**RECORDED INFORMATION:**
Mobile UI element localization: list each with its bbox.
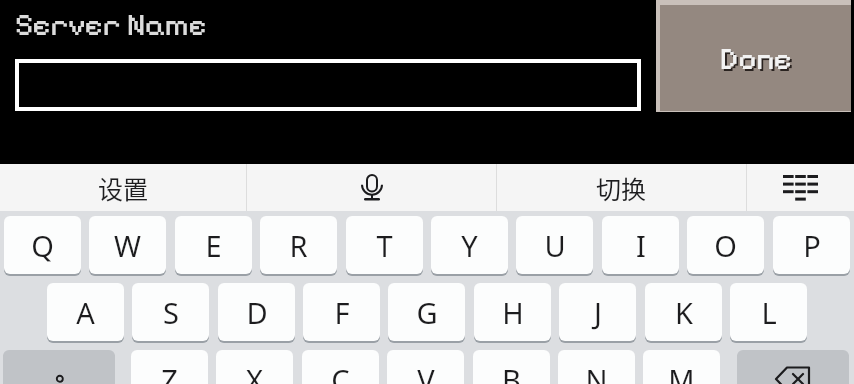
staticText: Server Name: [15, 6, 207, 43]
other: Switch keyboard: [783, 175, 818, 201]
staticText: C: [331, 360, 350, 384]
staticText: I: [636, 226, 646, 265]
other: Backspace: [773, 359, 813, 384]
staticText: S: [163, 293, 179, 332]
staticText: J: [594, 293, 602, 332]
staticText: M: [668, 360, 695, 384]
staticText: K: [675, 293, 693, 332]
staticText: Done: [720, 40, 792, 77]
button[interactable]: 切换: [497, 164, 746, 211]
staticText: H: [502, 293, 524, 332]
button[interactable]: G: [388, 283, 465, 341]
button[interactable]: X: [216, 350, 293, 384]
staticText: F: [334, 293, 350, 332]
staticText: Y: [461, 226, 478, 265]
button[interactable]: H: [474, 283, 551, 341]
button[interactable]: Done: [660, 5, 851, 111]
button[interactable]: V: [387, 350, 464, 384]
button[interactable]: Z: [131, 350, 208, 384]
button[interactable]: A: [47, 283, 124, 341]
staticText: 设置: [98, 170, 149, 206]
other: Punctuation: [45, 365, 73, 384]
staticText: N: [585, 360, 608, 384]
staticText: R: [289, 226, 308, 265]
button[interactable]: O: [687, 216, 764, 274]
button[interactable]: F: [303, 283, 380, 341]
staticText: T: [376, 226, 393, 265]
button[interactable]: P: [773, 216, 850, 274]
staticText: G: [416, 293, 438, 332]
button[interactable]: N: [558, 350, 635, 384]
button[interactable]: Y: [431, 216, 508, 274]
button[interactable]: C: [302, 350, 379, 384]
button[interactable]: Switch keyboard: [747, 164, 854, 211]
other: Voice input: [361, 174, 383, 201]
button[interactable]: Q: [4, 216, 81, 274]
button[interactable]: J: [559, 283, 636, 341]
staticText: W: [114, 226, 141, 265]
staticText: A: [76, 293, 95, 332]
button[interactable]: E: [175, 216, 252, 274]
button[interactable]: D: [218, 283, 295, 341]
button[interactable]: Backspace: [737, 350, 849, 384]
button[interactable]: R: [260, 216, 337, 274]
button[interactable]: T: [346, 216, 423, 274]
staticText: Done: [722, 42, 794, 79]
staticText: O: [714, 226, 737, 265]
staticText: Q: [31, 226, 54, 265]
staticText: D: [246, 293, 268, 332]
button[interactable]: M: [643, 350, 720, 384]
button[interactable]: W: [89, 216, 166, 274]
button[interactable]: 设置: [0, 164, 246, 211]
button[interactable]: K: [645, 283, 722, 341]
staticText: X: [246, 360, 263, 384]
staticText: U: [544, 226, 566, 265]
staticText: E: [205, 226, 222, 265]
button[interactable]: S: [132, 283, 209, 341]
button[interactable]: L: [730, 283, 807, 341]
staticText: V: [417, 360, 435, 384]
staticText: Z: [161, 360, 178, 384]
staticText: P: [803, 226, 821, 265]
button[interactable]: I: [602, 216, 679, 274]
staticText: 切换: [596, 170, 647, 206]
staticText: L: [761, 293, 777, 332]
button[interactable]: Punctuation: [3, 350, 115, 384]
button[interactable]: Voice input: [247, 164, 496, 211]
button[interactable]: U: [516, 216, 593, 274]
staticText: B: [502, 360, 521, 384]
button[interactable]: B: [473, 350, 550, 384]
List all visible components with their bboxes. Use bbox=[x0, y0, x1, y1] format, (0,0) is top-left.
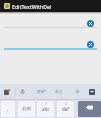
button[interactable]: 分词 bbox=[18, 101, 35, 117]
button[interactable]: Emoji keyboard bbox=[4, 89, 10, 95]
staticText: 3 bbox=[65, 102, 67, 106]
button[interactable]: 3 bbox=[57, 101, 74, 117]
button[interactable]: 2 bbox=[37, 101, 54, 117]
staticText: 拼音 bbox=[37, 89, 45, 94]
staticText: abc bbox=[42, 106, 50, 112]
staticText: EditTextWithDel bbox=[12, 3, 52, 10]
button[interactable]: Delete bbox=[78, 101, 101, 117]
staticText: , bbox=[7, 106, 9, 112]
button[interactable]: , bbox=[1, 101, 15, 117]
button[interactable]: App icon bbox=[4, 3, 10, 9]
staticText: 分词 bbox=[22, 106, 31, 112]
button[interactable]: Clear text bbox=[87, 41, 94, 48]
staticText: 2 bbox=[45, 102, 47, 106]
button[interactable]: Voice input bbox=[20, 89, 25, 94]
button[interactable]: Move keyboard bbox=[75, 89, 80, 94]
button[interactable]: 英文 bbox=[55, 88, 63, 94]
button[interactable]: 拼音 bbox=[36, 88, 47, 94]
button[interactable]: Hide keyboard bbox=[89, 89, 95, 95]
staticText: 英文 bbox=[55, 89, 63, 94]
staticText: def bbox=[62, 106, 69, 112]
button[interactable]: Clear text bbox=[87, 20, 94, 27]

**TASK TO COMPLETE:** Read through the data and copy every line where "Voice" shows up.

**EXERCISE RESPONSE:**
other: Voice input: [361, 174, 383, 201]
button[interactable]: Voice input: [247, 164, 496, 211]
button[interactable]: Voice input bbox=[20, 89, 25, 94]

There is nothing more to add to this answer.